Available JSON-RPC methods¶

Attention

Only supported for Python versions 3.6 and above

version¶

Get the version of benchmarkstt

return str:	BenchmarkSTT version

list.normalization¶

Get a list of available core normalization

return object:	With key being the normalization name, and value its description

normalization.config¶

Use config file notation to define normalization rules. This notation is a list of normalizers, one per line.

Each normalizer that is based needs a file is followed by a file name of a csv, and can be optionally followed by the file encoding (if different than default). All options are loaded in from this csv and applied to the normalizer.

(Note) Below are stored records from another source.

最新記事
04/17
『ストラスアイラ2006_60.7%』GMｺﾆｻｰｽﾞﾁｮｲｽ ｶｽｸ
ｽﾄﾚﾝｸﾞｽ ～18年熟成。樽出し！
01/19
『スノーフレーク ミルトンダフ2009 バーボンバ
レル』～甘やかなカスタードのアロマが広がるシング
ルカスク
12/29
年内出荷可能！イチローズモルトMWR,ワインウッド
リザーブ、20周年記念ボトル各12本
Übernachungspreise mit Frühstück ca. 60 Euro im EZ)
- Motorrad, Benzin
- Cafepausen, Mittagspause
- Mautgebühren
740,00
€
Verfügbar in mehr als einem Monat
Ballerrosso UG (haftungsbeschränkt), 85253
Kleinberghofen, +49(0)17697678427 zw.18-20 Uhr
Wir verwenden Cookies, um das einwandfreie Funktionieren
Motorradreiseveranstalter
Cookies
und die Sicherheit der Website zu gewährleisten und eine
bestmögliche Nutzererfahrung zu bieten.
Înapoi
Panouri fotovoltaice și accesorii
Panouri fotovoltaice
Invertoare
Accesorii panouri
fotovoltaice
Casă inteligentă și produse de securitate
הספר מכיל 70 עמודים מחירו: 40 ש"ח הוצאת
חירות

The normalizers can be any of the core normalizers, or you can refer to your own normalizer class (like you would use in a python import, eg. my.own.package.MyNormalizerClass).

Additional rules:

Normalizer names are case-insensitive.
Arguments MAY be wrapped in double quotes.
If an argument contains a space, newline or double quote, it MUST be wrapped in double quotes.
A double quote itself is represented in this quoted argument as two double quotes: "".

The normalization rules are applied top-to-bottom and follow this format:

[normalization]
# This is a comment

# (Normalizer2 has no arguments)
lowercase

# loads regex expressions from regexrules.csv in "utf 8" encoding
regex regexrules.csv "utf 8"

# load another config file, [section1] and [section2]
config configfile.ini section1
config configfile.ini section2

# loads replace expressions from replaces.csv in default encoding
replace     replaces.csv

example encoding:
param file:	The config file
param encoding:	The file encoding
param section:	The subsection of the config file to use, defaults to 'normalization'
example text:	"He bravely turned his tail and fled"
example file:	"./resources/test/normalizers/configfile.conf"
	"UTF-8"
example return:	"ha bravalY Turnad his tail and flad"
param text:	The text to normalize
param bool return_logs:
	Return normalization logs

normalization.lowercase¶

Lowercase the text

param bool return_logs:
example text:	"Easy, Mungo, easy... Mungo..."
example return:	"easy, mungo, easy... mungo..."
param text:	The text to normalize
	Return normalization logs

normalization.regex¶

Simple regex replace. By default the pattern is interpreted case-sensitive.

Case-insensitivity is supported by adding inline modifiers.

You might want to use capturing groups to preserve the case. When replacing a character not captured, the information about its case is lost...

Eg. would replace "HAHA! Hahaha!" to "HeHe! Hehehe!":

search replace

(?i)(h)a \1e

No regex flags are set by default, you can set them yourself though in the regex, and combine them at will, eg. multiline, dotall and ignorecase.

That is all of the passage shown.